# I need a name



## farmerJohn (Feb 23, 2011)

This is my new mini donk, dont let the pink harness fool you, hes all man, its just the only one the previous owners had that would fit him, and he dosent trust me enough yet for me to be ready to change it, i dont want him running off before i can get the new one on, buy anyway, right now hes just called donkey, and he needs a better name, so any suggestions?


----------



## Electric (Feb 23, 2011)

Ears ?


----------



## dkosh (Feb 23, 2011)

"I will love him and pat him and I will call him George." One of my favorite quotes from Looney Tunes. So I vote George.


----------



## woodleighcreek (Feb 23, 2011)

dkosh said:
			
		

> "I will love him and pat him and I will call him George." One of my favorite quotes from Looney Tunes. So I vote George.


I vote Gorge too!


----------



## Weedchick (Feb 23, 2011)

_Gorgeous _George !


----------



## barredcountrycoop (Feb 23, 2011)

JoshBob


----------



## Goatherd (Feb 24, 2011)

Cletus


----------



## cattlecait (Feb 24, 2011)

I also vote George.

He's so cute! Er...Handsome!


----------



## goodhors (Feb 24, 2011)

I always like Edgar Rice Burro!  A friend had him for many years.


----------



## glenolam (Feb 24, 2011)

Seems to me that you came up with a name in your first post....Donk.

Or Pinky, but I think he'd get confused at that one!

Side note - why is George always such a fitting name for all male animals!?!?!


----------



## cattlecait (Feb 24, 2011)

glenolam said:
			
		

> Seems to me that you came up with a name in your first post....Donk.
> 
> Or Pinky, but I think he'd get confused at that one!
> 
> Side note - why is George always such a fitting name for all male animals!?!?!


Not sure. I had a rabbit bloodline that started with George, then his son George Jr., then George III, etc and so forth.

I always remember the "I will love him and pet him and name him George" quote lol.


----------



## Imthe momma (Feb 25, 2011)

Nester...I loved that story Nester the long eared Donkey when I was a kid.


----------



## country freedom (Feb 28, 2011)

Has a name been given yet?
If not so, how about....

Daniel the Donkey


----------



## Budlady (Apr 1, 2011)

Imthe momma said:
			
		

> Nester...I loved that story Nester the long eared Donkey when I was a kid.

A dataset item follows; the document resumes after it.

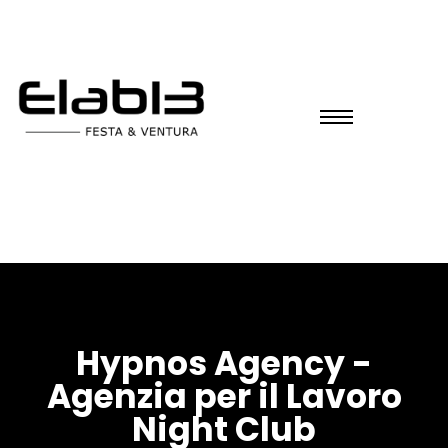
Hypnos Agency -
Agenzia per il Lavoro
Night Club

lol my mini donkey is named nester


----------



## ChickenGirl11 (Apr 3, 2011)

Does he have a name yet??


----------



## GLENMAR (May 10, 2011)

Mine is named Elvis.


----------



## Lizzie098 (May 10, 2011)

How about Jack! 
 lol i'm joking how does Da Vinci, Fletch, Java, Yosemite, or Quantas, sound?

  I think he looks like a Java though!


----------



## Double T (May 22, 2011)

lol mine goes by donk a lot of time, but his official name is DJ, for Don Juan, lol


----------



## Goatmasta (May 22, 2011)

I would name him "Don" and get him a girlfriend name her "Key"...  Makes it easy to call them at feeding time


----------